Records drawn from a dataset
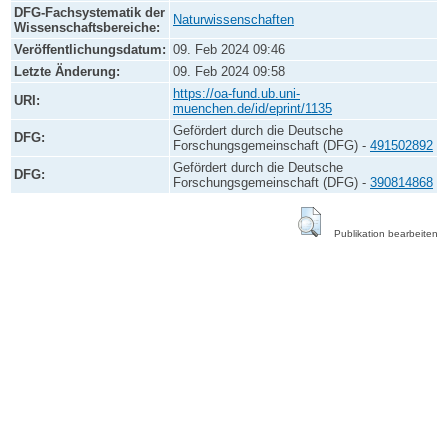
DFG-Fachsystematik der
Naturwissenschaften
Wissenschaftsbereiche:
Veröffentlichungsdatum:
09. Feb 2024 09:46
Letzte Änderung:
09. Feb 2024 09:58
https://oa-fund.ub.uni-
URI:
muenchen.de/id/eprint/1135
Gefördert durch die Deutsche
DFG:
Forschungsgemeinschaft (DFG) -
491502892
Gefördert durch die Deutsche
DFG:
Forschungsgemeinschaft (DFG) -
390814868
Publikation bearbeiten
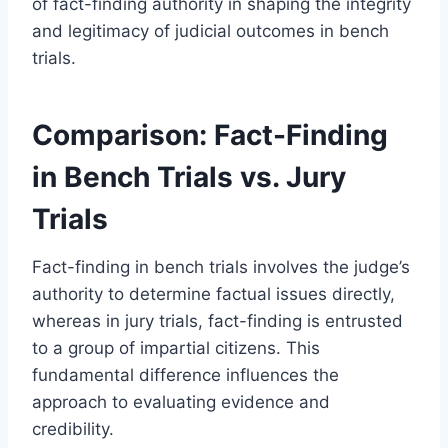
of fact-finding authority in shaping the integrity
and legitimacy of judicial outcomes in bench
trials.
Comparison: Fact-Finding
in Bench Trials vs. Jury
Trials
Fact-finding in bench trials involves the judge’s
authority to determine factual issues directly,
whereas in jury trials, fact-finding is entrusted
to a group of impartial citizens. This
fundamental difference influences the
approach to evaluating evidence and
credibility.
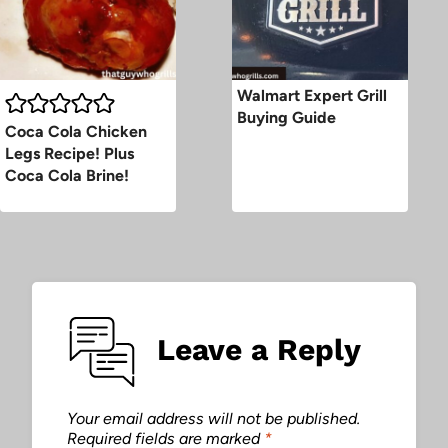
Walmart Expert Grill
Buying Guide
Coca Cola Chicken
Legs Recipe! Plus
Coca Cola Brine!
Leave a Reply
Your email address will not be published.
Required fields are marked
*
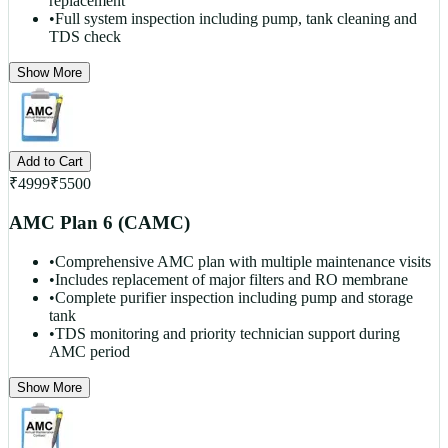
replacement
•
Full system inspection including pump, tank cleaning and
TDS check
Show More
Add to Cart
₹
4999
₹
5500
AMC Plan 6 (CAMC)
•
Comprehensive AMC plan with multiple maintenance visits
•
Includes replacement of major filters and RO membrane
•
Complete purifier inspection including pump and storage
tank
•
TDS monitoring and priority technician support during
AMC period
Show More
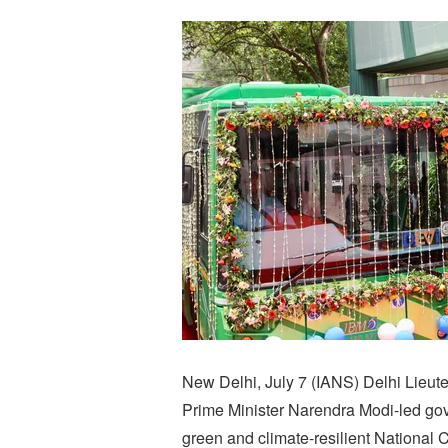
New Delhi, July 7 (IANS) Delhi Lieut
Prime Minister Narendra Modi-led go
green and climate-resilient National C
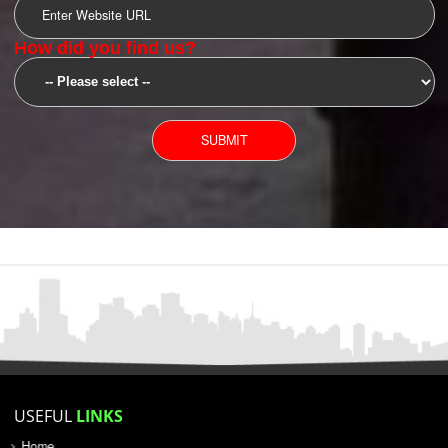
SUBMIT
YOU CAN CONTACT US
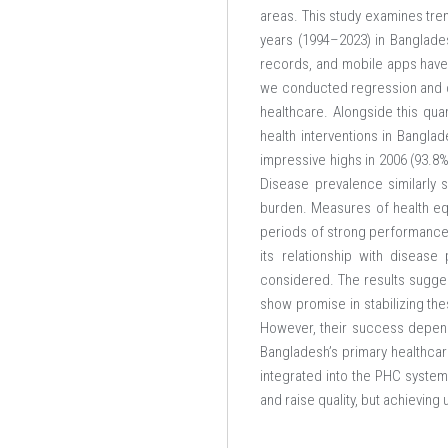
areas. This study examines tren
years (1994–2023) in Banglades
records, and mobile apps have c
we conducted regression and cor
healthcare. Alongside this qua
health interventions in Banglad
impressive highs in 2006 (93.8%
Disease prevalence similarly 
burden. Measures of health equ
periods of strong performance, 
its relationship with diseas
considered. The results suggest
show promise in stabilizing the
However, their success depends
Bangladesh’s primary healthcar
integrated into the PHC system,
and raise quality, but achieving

## Exercise instructions
Give back, word for word, the lines from the line that contains "green and climate-resilient National C" through the last line of the records, with no pictures and nothing else.

## Answer to the problem
green and climate-resilient National C
SUBMIT
YOU CAN CONTACT US
areas. This study examines tren
years (1994–2023) in Banglades
records, and mobile apps have c
we conducted regression and cor
healthcare. Alongside this qua
health interventions in Banglad
impressive highs in 2006 (93.8%
Disease prevalence similarly 
burden. Measures of health equ
periods of strong performance, 
its relationship with diseas
considered. The results suggest
show promise in stabilizing the
However, their success depends
Bangladesh’s primary healthcar
integrated into the PHC system,
and raise quality, but achieving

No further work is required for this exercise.